Saved data entries
- Opening Delimiter -

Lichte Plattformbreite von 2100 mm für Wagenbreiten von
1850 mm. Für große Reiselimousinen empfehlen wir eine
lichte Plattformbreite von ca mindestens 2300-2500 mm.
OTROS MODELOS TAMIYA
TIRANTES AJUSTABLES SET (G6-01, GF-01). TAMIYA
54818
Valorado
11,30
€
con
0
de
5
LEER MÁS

- Closing Delimiter -
- Opening Delimiter -

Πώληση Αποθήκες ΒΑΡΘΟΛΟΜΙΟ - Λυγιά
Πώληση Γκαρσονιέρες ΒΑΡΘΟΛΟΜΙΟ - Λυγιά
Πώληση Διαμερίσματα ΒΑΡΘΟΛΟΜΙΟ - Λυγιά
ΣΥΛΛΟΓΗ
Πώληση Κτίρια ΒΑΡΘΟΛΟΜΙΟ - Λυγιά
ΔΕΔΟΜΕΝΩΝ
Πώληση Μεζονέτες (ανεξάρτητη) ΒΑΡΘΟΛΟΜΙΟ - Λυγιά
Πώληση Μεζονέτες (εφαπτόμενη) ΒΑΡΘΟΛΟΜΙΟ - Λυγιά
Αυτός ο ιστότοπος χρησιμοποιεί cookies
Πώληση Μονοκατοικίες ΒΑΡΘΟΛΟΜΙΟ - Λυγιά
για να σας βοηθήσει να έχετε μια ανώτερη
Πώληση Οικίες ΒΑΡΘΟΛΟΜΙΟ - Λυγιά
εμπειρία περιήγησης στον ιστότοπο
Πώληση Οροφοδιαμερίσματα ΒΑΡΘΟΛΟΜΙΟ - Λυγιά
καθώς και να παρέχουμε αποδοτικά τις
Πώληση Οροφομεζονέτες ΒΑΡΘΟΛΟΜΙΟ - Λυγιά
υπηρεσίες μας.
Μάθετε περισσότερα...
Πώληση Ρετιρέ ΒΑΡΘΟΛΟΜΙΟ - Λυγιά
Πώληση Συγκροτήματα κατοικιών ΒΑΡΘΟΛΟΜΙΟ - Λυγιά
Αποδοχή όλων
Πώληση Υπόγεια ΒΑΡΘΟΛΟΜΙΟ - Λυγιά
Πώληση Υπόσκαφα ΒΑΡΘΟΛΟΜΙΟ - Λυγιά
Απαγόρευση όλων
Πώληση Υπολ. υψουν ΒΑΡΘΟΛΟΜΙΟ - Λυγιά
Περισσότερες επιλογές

- Closing Delimiter -
- Opening Delimiter -

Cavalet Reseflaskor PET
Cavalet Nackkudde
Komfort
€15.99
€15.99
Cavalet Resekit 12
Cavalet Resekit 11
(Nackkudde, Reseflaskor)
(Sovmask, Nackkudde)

- Closing Delimiter -

» **Instructions for the task**: Output only an exact transcription of the lines above from the one with "Πώληση Οικίες ΒΑΡΘΟΛΟΜΙΟ - Λυγιά" up to and including the one with "Περισσότερες επιλογές".

» **Result below**:
Πώληση Οικίες ΒΑΡΘΟΛΟΜΙΟ - Λυγιά
εμπειρία περιήγησης στον ιστότοπο
Πώληση Οροφοδιαμερίσματα ΒΑΡΘΟΛΟΜΙΟ - Λυγιά
καθώς και να παρέχουμε αποδοτικά τις
Πώληση Οροφομεζονέτες ΒΑΡΘΟΛΟΜΙΟ - Λυγιά
υπηρεσίες μας.
Μάθετε περισσότερα...
Πώληση Ρετιρέ ΒΑΡΘΟΛΟΜΙΟ - Λυγιά
Πώληση Συγκροτήματα κατοικιών ΒΑΡΘΟΛΟΜΙΟ - Λυγιά
Αποδοχή όλων
Πώληση Υπόγεια ΒΑΡΘΟΛΟΜΙΟ - Λυγιά
Πώληση Υπόσκαφα ΒΑΡΘΟΛΟΜΙΟ - Λυγιά
Απαγόρευση όλων
Πώληση Υπολ. υψουν ΒΑΡΘΟΛΟΜΙΟ - Λυγιά
Περισσότερες επιλογές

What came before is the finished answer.